_Record set_.
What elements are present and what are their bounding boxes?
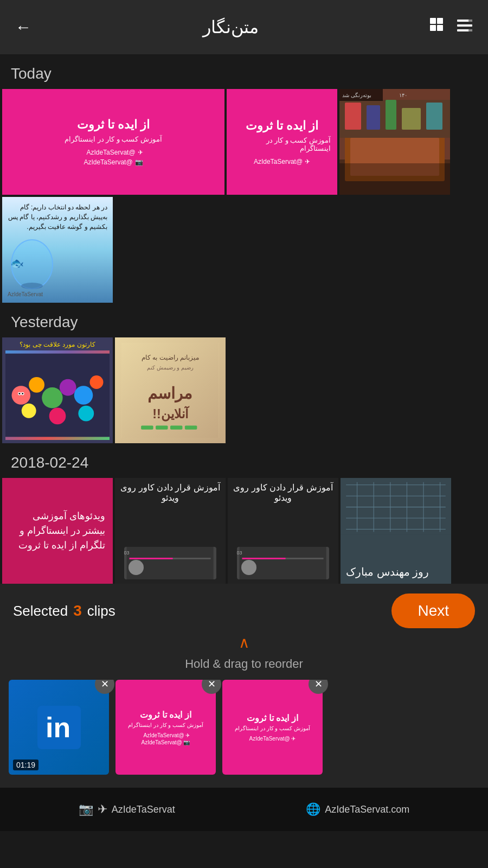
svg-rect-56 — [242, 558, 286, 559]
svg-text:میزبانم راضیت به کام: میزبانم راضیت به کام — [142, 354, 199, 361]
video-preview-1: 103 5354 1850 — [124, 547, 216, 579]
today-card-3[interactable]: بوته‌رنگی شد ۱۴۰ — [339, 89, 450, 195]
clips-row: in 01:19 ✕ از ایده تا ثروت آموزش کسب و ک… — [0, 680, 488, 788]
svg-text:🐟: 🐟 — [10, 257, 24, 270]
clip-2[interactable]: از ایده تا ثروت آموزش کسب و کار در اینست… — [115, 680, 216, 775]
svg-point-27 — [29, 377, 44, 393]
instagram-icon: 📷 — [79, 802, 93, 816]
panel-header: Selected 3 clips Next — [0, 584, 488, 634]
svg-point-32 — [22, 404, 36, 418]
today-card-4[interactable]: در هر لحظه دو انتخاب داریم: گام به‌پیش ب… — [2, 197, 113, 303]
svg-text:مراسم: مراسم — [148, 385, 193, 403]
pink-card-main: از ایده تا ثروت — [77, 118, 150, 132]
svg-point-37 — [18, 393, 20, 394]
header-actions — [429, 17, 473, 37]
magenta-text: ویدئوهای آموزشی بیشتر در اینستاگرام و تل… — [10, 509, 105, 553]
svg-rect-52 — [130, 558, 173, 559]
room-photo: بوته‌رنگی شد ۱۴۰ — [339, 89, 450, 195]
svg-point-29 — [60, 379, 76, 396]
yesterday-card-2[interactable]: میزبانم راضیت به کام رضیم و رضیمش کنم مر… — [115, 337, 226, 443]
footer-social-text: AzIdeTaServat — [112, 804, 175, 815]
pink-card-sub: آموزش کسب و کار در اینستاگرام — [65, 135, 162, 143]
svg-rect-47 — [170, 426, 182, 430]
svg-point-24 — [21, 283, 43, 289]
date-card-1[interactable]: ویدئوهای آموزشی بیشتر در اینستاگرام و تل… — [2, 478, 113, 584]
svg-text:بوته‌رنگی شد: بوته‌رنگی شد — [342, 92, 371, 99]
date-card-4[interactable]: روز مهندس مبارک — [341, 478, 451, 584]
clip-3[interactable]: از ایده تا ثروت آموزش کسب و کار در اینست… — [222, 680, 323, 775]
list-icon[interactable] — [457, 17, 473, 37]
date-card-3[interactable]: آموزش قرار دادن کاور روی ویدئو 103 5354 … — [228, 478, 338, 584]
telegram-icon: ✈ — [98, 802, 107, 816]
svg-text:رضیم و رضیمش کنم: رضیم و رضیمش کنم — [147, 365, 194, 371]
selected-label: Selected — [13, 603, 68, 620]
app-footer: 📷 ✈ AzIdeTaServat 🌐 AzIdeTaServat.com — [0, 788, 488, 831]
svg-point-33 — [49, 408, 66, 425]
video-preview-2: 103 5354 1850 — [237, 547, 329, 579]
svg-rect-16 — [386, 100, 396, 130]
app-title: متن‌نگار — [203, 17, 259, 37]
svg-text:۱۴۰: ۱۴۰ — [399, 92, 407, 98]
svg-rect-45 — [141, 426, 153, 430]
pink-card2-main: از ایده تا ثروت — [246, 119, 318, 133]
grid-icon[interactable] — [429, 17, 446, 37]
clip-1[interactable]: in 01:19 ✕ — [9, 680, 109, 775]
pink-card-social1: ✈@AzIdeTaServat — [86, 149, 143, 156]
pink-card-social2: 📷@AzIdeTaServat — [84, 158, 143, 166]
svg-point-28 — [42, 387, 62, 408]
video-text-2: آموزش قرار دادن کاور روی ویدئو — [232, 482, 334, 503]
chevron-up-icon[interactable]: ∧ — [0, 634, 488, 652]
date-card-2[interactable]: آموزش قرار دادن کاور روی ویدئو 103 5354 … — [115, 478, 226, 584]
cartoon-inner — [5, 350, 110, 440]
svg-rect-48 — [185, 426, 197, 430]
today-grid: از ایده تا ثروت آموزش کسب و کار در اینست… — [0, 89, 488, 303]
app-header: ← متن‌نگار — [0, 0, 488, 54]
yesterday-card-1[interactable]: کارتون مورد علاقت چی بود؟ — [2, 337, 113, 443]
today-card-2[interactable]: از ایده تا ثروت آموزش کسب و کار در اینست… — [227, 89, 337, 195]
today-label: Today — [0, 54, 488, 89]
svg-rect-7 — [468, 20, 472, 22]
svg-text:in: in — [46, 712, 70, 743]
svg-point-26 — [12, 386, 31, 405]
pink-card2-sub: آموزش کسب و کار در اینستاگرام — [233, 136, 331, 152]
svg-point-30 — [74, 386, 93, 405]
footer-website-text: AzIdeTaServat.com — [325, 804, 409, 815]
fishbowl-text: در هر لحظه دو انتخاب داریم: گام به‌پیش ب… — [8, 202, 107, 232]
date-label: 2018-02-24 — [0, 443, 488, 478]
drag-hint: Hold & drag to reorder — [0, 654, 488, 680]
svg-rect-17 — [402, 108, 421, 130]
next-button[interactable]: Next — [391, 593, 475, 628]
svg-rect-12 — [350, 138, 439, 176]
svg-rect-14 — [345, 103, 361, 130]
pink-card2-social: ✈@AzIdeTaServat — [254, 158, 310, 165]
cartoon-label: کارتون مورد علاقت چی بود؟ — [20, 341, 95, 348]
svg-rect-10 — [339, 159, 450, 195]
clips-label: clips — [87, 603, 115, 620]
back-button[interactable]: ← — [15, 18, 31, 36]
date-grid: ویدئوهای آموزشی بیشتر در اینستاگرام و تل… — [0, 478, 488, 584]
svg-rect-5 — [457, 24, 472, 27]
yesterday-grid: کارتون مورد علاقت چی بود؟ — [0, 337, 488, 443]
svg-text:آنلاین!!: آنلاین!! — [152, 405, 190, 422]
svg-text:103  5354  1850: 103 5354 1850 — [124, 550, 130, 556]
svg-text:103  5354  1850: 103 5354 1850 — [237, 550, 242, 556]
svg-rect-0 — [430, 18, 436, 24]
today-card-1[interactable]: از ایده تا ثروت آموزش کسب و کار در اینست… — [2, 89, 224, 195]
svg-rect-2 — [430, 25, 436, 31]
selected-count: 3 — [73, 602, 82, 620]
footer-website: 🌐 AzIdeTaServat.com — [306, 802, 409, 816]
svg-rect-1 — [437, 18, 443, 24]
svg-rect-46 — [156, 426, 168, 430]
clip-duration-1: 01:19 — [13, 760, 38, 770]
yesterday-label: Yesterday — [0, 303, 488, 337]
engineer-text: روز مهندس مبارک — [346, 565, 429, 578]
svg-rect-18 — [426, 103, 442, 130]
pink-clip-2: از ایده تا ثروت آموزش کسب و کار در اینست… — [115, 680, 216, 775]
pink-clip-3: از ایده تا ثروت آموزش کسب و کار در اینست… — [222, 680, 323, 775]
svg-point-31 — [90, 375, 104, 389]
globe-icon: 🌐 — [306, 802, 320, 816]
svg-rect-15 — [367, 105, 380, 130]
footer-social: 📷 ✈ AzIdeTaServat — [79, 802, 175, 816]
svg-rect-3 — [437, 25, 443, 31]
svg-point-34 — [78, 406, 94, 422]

_Aim of the exercise_. Leave out the pictures and print every line of the data exactly.

_Task result_.
What elements are present and what are their bounding boxes?
svg-rect-56 — [242, 558, 286, 559]
svg-text:میزبانم راضیت به کام: میزبانم راضیت به کام — [142, 354, 199, 361]
video-preview-1: 103 5354 1850 — [124, 547, 216, 579]
today-card-3[interactable]: بوته‌رنگی شد ۱۴۰ — [339, 89, 450, 195]
clips-row: in 01:19 ✕ از ایده تا ثروت آموزش کسب و ک… — [0, 680, 488, 788]
svg-text:🐟: 🐟 — [10, 257, 24, 270]
clip-2[interactable]: از ایده تا ثروت آموزش کسب و کار در اینست… — [115, 680, 216, 775]
svg-point-27 — [29, 377, 44, 393]
instagram-icon: 📷 — [79, 802, 93, 816]
panel-header: Selected 3 clips Next — [0, 584, 488, 634]
svg-point-32 — [22, 404, 36, 418]
today-card-4[interactable]: در هر لحظه دو انتخاب داریم: گام به‌پیش ب… — [2, 197, 113, 303]
svg-text:مراسم: مراسم — [148, 385, 193, 403]
pink-card-main: از ایده تا ثروت — [77, 118, 150, 132]
svg-point-37 — [18, 393, 20, 394]
header-actions — [429, 17, 473, 37]
magenta-text: ویدئوهای آموزشی بیشتر در اینستاگرام و تل… — [10, 509, 105, 553]
svg-rect-52 — [130, 558, 173, 559]
room-photo: بوته‌رنگی شد ۱۴۰ — [339, 89, 450, 195]
svg-point-29 — [60, 379, 76, 396]
yesterday-card-2[interactable]: میزبانم راضیت به کام رضیم و رضیمش کنم مر… — [115, 337, 226, 443]
footer-social-text: AzIdeTaServat — [112, 804, 175, 815]
pink-card-sub: آموزش کسب و کار در اینستاگرام — [65, 135, 162, 143]
svg-rect-47 — [170, 426, 182, 430]
svg-point-24 — [21, 283, 43, 289]
date-card-1[interactable]: ویدئوهای آموزشی بیشتر در اینستاگرام و تل… — [2, 478, 113, 584]
svg-text:بوته‌رنگی شد: بوته‌رنگی شد — [342, 92, 371, 99]
date-card-4[interactable]: روز مهندس مبارک — [341, 478, 451, 584]
clip-3[interactable]: از ایده تا ثروت آموزش کسب و کار در اینست… — [222, 680, 323, 775]
list-icon[interactable] — [457, 17, 473, 37]
date-card-3[interactable]: آموزش قرار دادن کاور روی ویدئو 103 5354 … — [228, 478, 338, 584]
telegram-icon: ✈ — [98, 802, 107, 816]
svg-text:رضیم و رضیمش کنم: رضیم و رضیمش کنم — [147, 365, 194, 371]
selected-label: Selected — [13, 603, 68, 620]
app-footer: 📷 ✈ AzIdeTaServat 🌐 AzIdeTaServat.com — [0, 788, 488, 831]
svg-point-33 — [49, 408, 66, 425]
video-preview-2: 103 5354 1850 — [237, 547, 329, 579]
svg-rect-16 — [386, 100, 396, 130]
app-title: متن‌نگار — [203, 17, 259, 37]
svg-text:۱۴۰: ۱۴۰ — [399, 92, 407, 98]
svg-rect-45 — [141, 426, 153, 430]
pink-card2-main: از ایده تا ثروت — [246, 119, 318, 133]
grid-icon[interactable] — [429, 17, 446, 37]
clip-1[interactable]: in 01:19 ✕ — [9, 680, 109, 775]
pink-card-social1: ✈@AzIdeTaServat — [86, 149, 143, 156]
pink-card-social2: 📷@AzIdeTaServat — [84, 158, 143, 166]
svg-point-28 — [42, 387, 62, 408]
video-text-2: آموزش قرار دادن کاور روی ویدئو — [232, 482, 334, 503]
chevron-up-icon[interactable]: ∧ — [0, 634, 488, 652]
date-card-2[interactable]: آموزش قرار دادن کاور روی ویدئو 103 5354 … — [115, 478, 226, 584]
cartoon-inner — [5, 350, 110, 440]
svg-rect-48 — [185, 426, 197, 430]
today-grid: از ایده تا ثروت آموزش کسب و کار در اینست… — [0, 89, 488, 303]
app-header: ← متن‌نگار — [0, 0, 488, 54]
yesterday-card-1[interactable]: کارتون مورد علاقت چی بود؟ — [2, 337, 113, 443]
today-card-2[interactable]: از ایده تا ثروت آموزش کسب و کار در اینست… — [227, 89, 337, 195]
today-label: Today — [0, 54, 488, 89]
svg-rect-7 — [468, 20, 472, 22]
svg-text:in: in — [46, 712, 70, 743]
svg-point-26 — [12, 386, 31, 405]
pink-card2-sub: آموزش کسب و کار در اینستاگرام — [233, 136, 331, 152]
svg-point-30 — [74, 386, 93, 405]
footer-website-text: AzIdeTaServat.com — [325, 804, 409, 815]
fishbowl-text: در هر لحظه دو انتخاب داریم: گام به‌پیش ب… — [8, 202, 107, 232]
date-label: 2018-02-24 — [0, 443, 488, 478]
drag-hint: Hold & drag to reorder — [0, 654, 488, 680]
svg-rect-17 — [402, 108, 421, 130]
next-button[interactable]: Next — [391, 593, 475, 628]
svg-rect-12 — [350, 138, 439, 176]
svg-rect-14 — [345, 103, 361, 130]
pink-card2-social: ✈@AzIdeTaServat — [254, 158, 310, 165]
cartoon-label: کارتون مورد علاقت چی بود؟ — [20, 341, 95, 348]
svg-rect-10 — [339, 159, 450, 195]
clips-label: clips — [87, 603, 115, 620]
back-button[interactable]: ← — [15, 18, 31, 36]
date-grid: ویدئوهای آموزشی بیشتر در اینستاگرام و تل… — [0, 478, 488, 584]
svg-rect-5 — [457, 24, 472, 27]
yesterday-grid: کارتون مورد علاقت چی بود؟ — [0, 337, 488, 443]
svg-text:آنلاین!!: آنلاین!! — [152, 405, 190, 422]
svg-text:103  5354  1850: 103 5354 1850 — [124, 550, 130, 556]
svg-text:103  5354  1850: 103 5354 1850 — [237, 550, 242, 556]
svg-rect-0 — [430, 18, 436, 24]
today-card-1[interactable]: از ایده تا ثروت آموزش کسب و کار در اینست… — [2, 89, 224, 195]
svg-rect-2 — [430, 25, 436, 31]
selected-count: 3 — [73, 602, 82, 620]
footer-website: 🌐 AzIdeTaServat.com — [306, 802, 409, 816]
svg-rect-1 — [437, 18, 443, 24]
svg-rect-46 — [156, 426, 168, 430]
clip-duration-1: 01:19 — [13, 760, 38, 770]
yesterday-label: Yesterday — [0, 303, 488, 337]
engineer-text: روز مهندس مبارک — [346, 565, 429, 578]
svg-rect-18 — [426, 103, 442, 130]
pink-clip-2: از ایده تا ثروت آموزش کسب و کار در اینست… — [115, 680, 216, 775]
pink-clip-3: از ایده تا ثروت آموزش کسب و کار در اینست… — [222, 680, 323, 775]
svg-point-31 — [90, 375, 104, 389]
globe-icon: 🌐 — [306, 802, 320, 816]
svg-rect-15 — [367, 105, 380, 130]
footer-social: 📷 ✈ AzIdeTaServat — [79, 802, 175, 816]
svg-rect-3 — [437, 25, 443, 31]
svg-point-34 — [78, 406, 94, 422]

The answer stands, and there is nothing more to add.